Volume 22, Number 13 · August 7, 1975

The 'Doctor Faustus' Case

By Robert Craft
Doctor Faustus: The Life of the German Composer Adrian Leverkühn as told by a Friend
by Thomas Mann, translated by H. T. Lowe-Porter

Vintage, 510 pp., $2.75 (paper)

The Story of a Novel: The Genesis of "Doctor Faustus"
by Thomas Mann, translated by Richard Winston, by Clara Winston

Knopf, 242 pp., $4.95

Thomas Mann's "Doctor Faustus": The Sources and Structure of the Novel
by Gunilla Bergsten, translated by Krishna Winston

University of Chicago Press, 246 pp., $10.00

Faust as Musician: A Study of Thomas Mann's Novel "Doctor Faustus"
by Patrick Carnegy

New Directions, 182 pp., $9.25

The career of Thomas Mann's modern Faust is intended to illustrate the political, artistic, and religious dilemmas of the author's time.

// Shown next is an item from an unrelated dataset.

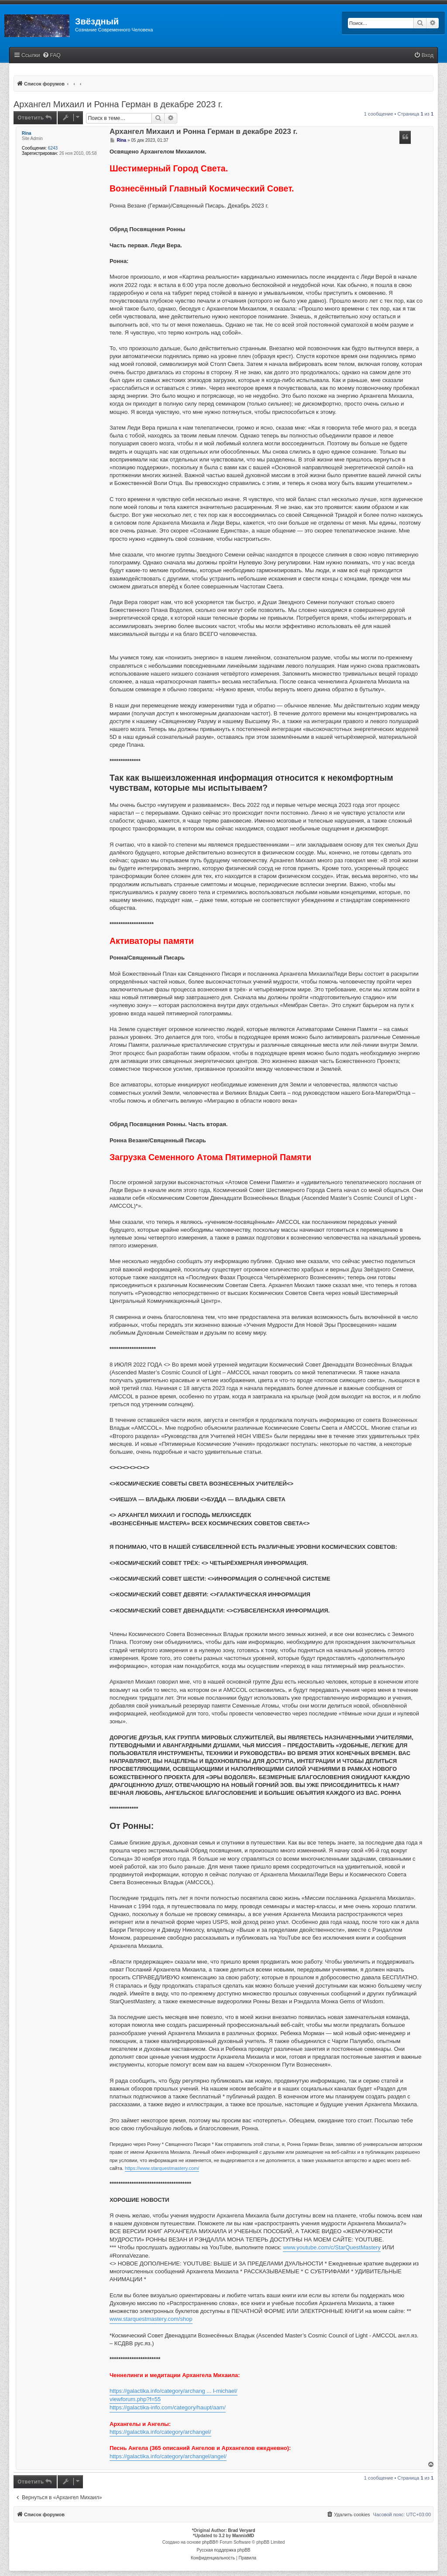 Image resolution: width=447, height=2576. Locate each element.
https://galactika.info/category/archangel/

Yet paradoxically, the story of a former divinity student who bargains his soul and body to become a 'musician of genius' is set in the wrong historical era. And the book's major flaw as fiction—counting as minor blemishes the discursiveness, and the imbalance between theory in the first half, story development and human variety in the second—may be attributed to conflicts between Mann's symbolic and realistic intentions.